■ Extracted records
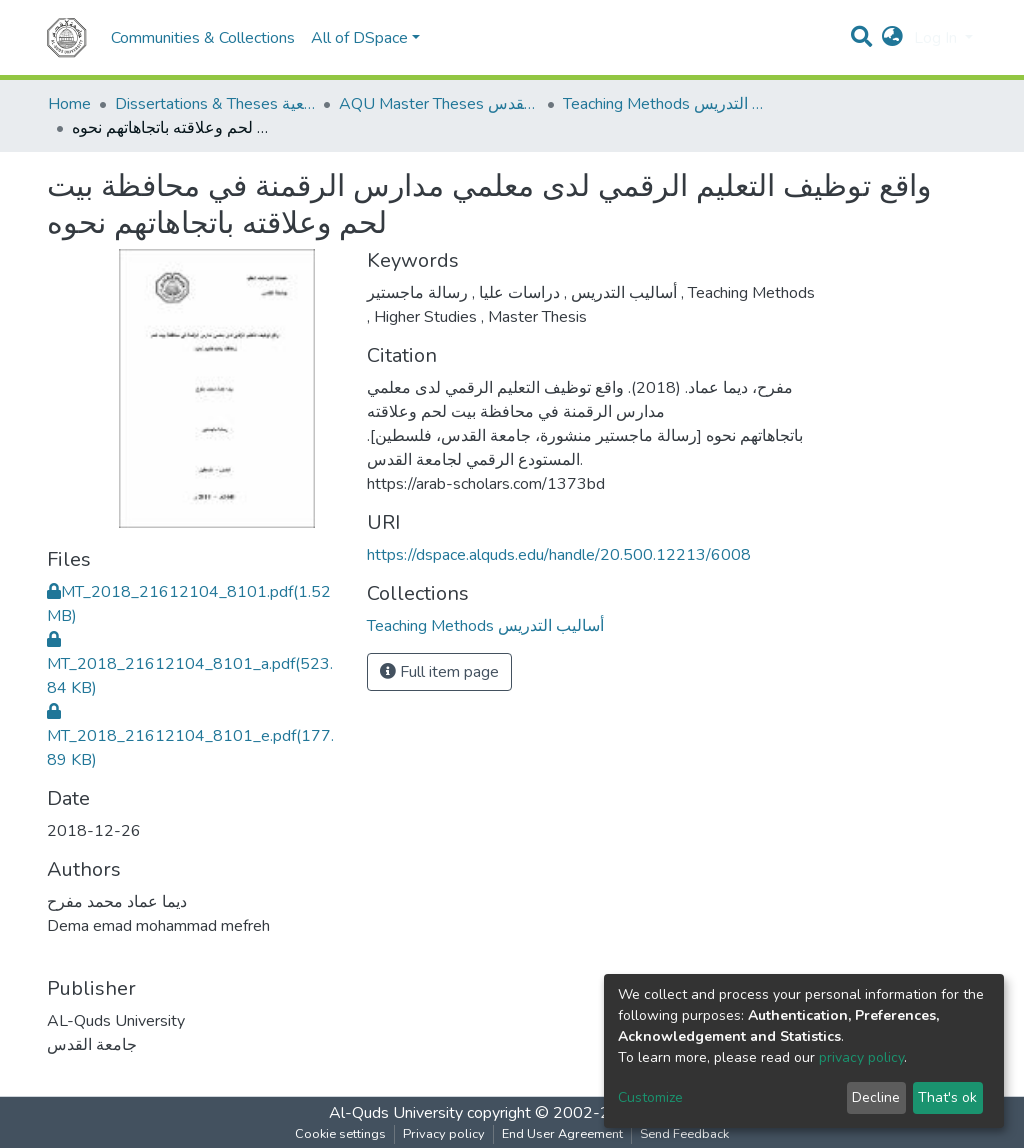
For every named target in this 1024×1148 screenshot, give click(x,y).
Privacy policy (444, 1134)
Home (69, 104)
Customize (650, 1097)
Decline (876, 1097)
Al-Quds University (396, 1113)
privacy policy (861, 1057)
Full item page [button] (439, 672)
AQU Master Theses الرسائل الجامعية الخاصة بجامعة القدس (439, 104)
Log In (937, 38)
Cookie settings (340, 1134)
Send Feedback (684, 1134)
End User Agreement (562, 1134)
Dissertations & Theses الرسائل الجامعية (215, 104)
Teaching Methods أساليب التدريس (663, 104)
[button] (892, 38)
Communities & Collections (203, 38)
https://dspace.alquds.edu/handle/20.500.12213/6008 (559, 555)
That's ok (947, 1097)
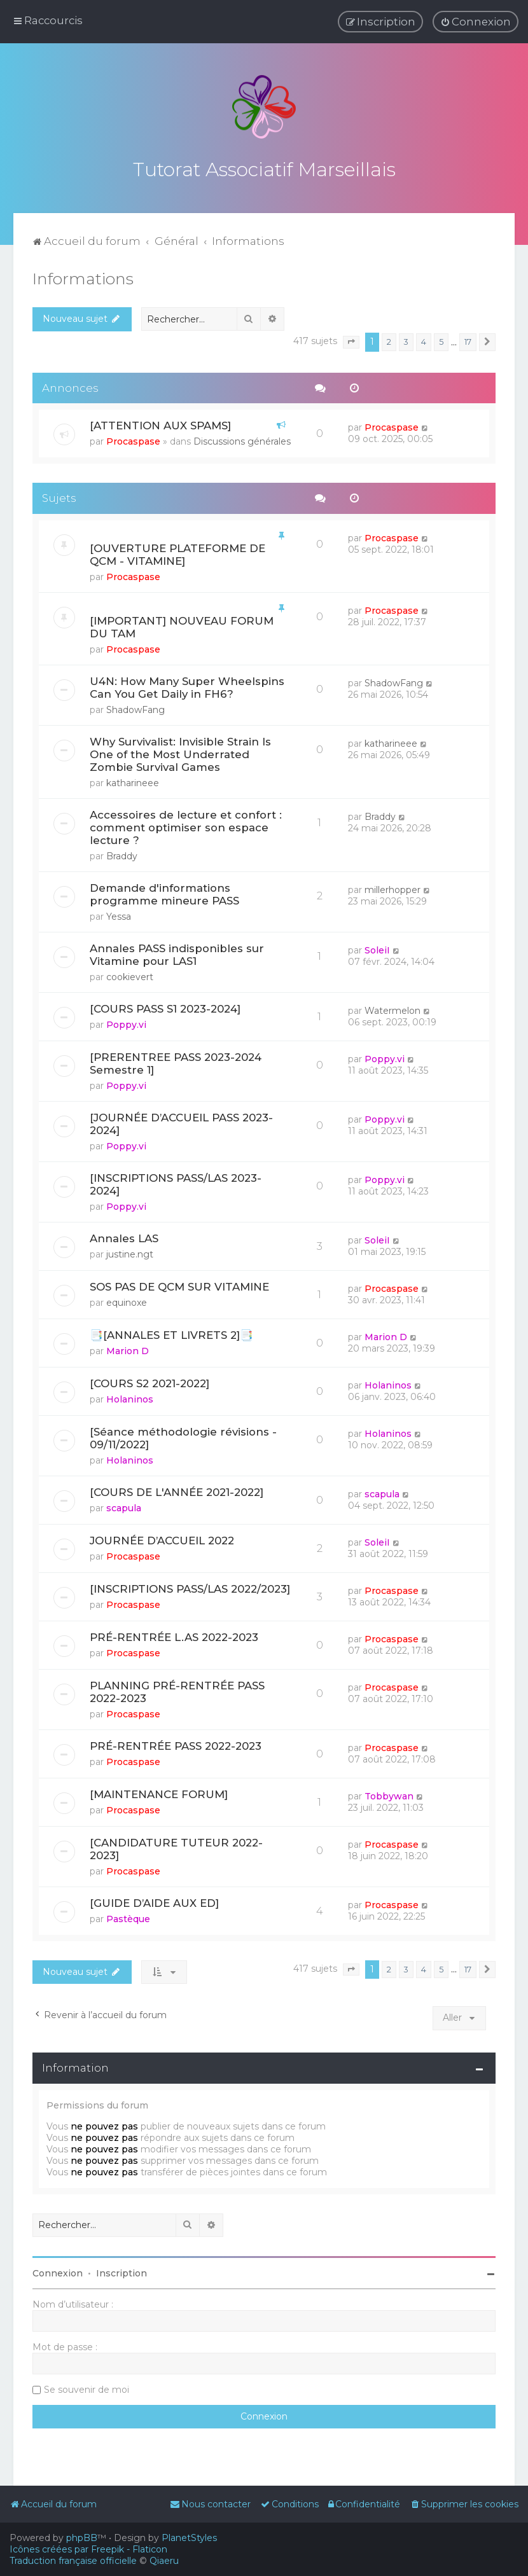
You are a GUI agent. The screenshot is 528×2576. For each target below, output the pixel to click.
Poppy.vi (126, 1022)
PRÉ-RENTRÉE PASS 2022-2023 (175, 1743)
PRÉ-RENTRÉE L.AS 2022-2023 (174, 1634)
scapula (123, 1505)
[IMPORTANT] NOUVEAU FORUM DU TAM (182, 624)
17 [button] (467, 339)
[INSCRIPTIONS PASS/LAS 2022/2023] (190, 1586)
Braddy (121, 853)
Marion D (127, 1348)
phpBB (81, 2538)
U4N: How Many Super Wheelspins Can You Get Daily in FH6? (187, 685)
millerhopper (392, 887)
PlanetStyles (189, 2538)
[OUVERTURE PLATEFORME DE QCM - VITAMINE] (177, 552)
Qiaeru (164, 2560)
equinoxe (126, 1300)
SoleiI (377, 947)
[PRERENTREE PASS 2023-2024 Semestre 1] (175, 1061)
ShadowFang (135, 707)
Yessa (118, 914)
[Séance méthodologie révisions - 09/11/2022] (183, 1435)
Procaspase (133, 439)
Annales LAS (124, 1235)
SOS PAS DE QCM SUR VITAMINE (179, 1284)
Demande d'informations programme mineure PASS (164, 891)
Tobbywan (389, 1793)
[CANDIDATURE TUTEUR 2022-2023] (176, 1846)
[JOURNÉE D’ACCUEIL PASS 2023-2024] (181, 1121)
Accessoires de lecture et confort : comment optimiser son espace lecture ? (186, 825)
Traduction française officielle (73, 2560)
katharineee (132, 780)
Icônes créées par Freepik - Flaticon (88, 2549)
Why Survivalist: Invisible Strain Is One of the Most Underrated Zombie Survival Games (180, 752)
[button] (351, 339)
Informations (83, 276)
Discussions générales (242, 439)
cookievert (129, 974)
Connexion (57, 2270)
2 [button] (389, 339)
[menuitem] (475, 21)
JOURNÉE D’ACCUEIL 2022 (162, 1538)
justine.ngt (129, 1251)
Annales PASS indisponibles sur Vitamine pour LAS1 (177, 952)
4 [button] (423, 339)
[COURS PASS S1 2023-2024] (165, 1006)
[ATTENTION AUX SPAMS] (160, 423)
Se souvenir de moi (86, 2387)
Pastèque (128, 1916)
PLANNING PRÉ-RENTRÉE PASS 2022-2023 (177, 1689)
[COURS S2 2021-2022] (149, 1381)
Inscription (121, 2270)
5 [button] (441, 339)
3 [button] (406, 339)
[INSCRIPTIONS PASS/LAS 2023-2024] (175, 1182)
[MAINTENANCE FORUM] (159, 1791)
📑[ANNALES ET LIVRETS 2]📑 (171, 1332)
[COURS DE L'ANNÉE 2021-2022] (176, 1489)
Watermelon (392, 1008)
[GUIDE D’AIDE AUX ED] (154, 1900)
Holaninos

■ To do
I'd like every record transcribed exactly, with no pictures carried over.

■ Answer space
For every named target in this 1024×1148 screenshot, give click(x,y).
Privacy policy (444, 1134)
Home (69, 104)
Customize (650, 1097)
Decline (876, 1097)
Al-Quds University (396, 1113)
privacy policy (861, 1057)
Full item page [button] (439, 672)
AQU Master Theses الرسائل الجامعية الخاصة بجامعة القدس (439, 104)
Log In (937, 38)
Cookie settings (340, 1134)
Send Feedback (684, 1134)
End User Agreement (562, 1134)
Dissertations & Theses الرسائل الجامعية (215, 104)
Teaching Methods أساليب التدريس (663, 104)
[button] (892, 38)
Communities & Collections (203, 38)
https://dspace.alquds.edu/handle/20.500.12213/6008 (559, 555)
That's ok (947, 1097)
You are a GUI agent. The screenshot is 528×2576. For each target below, output the pixel to click.
Poppy.vi (126, 1022)
PRÉ-RENTRÉE PASS 2022-2023 (175, 1743)
PRÉ-RENTRÉE L.AS 2022-2023 (174, 1634)
scapula (123, 1505)
[IMPORTANT] NOUVEAU FORUM DU TAM (182, 624)
17 [button] (467, 339)
[INSCRIPTIONS PASS/LAS 2022/2023] (190, 1586)
Braddy (121, 853)
Marion D (127, 1348)
phpBB (81, 2538)
U4N: How Many Super Wheelspins Can You Get Daily in FH6? (187, 685)
millerhopper (392, 887)
PlanetStyles (189, 2538)
[OUVERTURE PLATEFORME DE QCM - VITAMINE] (177, 552)
Qiaeru (164, 2560)
equinoxe (126, 1300)
SoleiI (377, 947)
[PRERENTREE PASS 2023-2024 Semestre 1] (175, 1061)
ShadowFang (135, 707)
Yessa (118, 914)
[Séance méthodologie révisions - 09/11/2022] (183, 1435)
Procaspase (133, 439)
Annales LAS (124, 1235)
SOS PAS DE QCM SUR VITAMINE (179, 1284)
Demande d'informations programme mineure PASS (164, 891)
Tobbywan (389, 1793)
[CANDIDATURE TUTEUR 2022-2023] (176, 1846)
[JOURNÉE D’ACCUEIL PASS 2023-2024] (181, 1121)
Accessoires de lecture et confort : comment optimiser son espace lecture ? (186, 825)
Traduction française officielle (73, 2560)
katharineee (132, 780)
Icônes créées par Freepik - Flaticon (88, 2549)
Why Survivalist: Invisible Strain Is One of the Most Underrated Zombie Survival Games (180, 752)
[button] (351, 339)
Informations (83, 276)
Discussions générales (242, 439)
cookievert (129, 974)
Connexion (57, 2270)
2 [button] (389, 339)
[menuitem] (475, 21)
JOURNÉE D’ACCUEIL 2022 (162, 1538)
justine.ngt (129, 1251)
Annales PASS indisponibles sur Vitamine pour LAS1 (177, 952)
4 [button] (423, 339)
[COURS PASS S1 2023-2024] (165, 1006)
[ATTENTION AUX SPAMS] (160, 423)
Se souvenir de moi (86, 2387)
Pastèque (128, 1916)
PLANNING PRÉ-RENTRÉE PASS 2022-2023 (177, 1689)
[COURS S2 2021-2022] (149, 1381)
Inscription (121, 2270)
5 [button] (441, 339)
3 [button] (406, 339)
[INSCRIPTIONS PASS/LAS 2023-2024] (175, 1182)
[MAINTENANCE FORUM] (159, 1791)
📑[ANNALES ET LIVRETS 2]📑 (171, 1332)
[COURS DE L'ANNÉE 2021-2022] (176, 1489)
Watermelon (392, 1008)
[GUIDE D’AIDE AUX ED] (154, 1900)
Holaninos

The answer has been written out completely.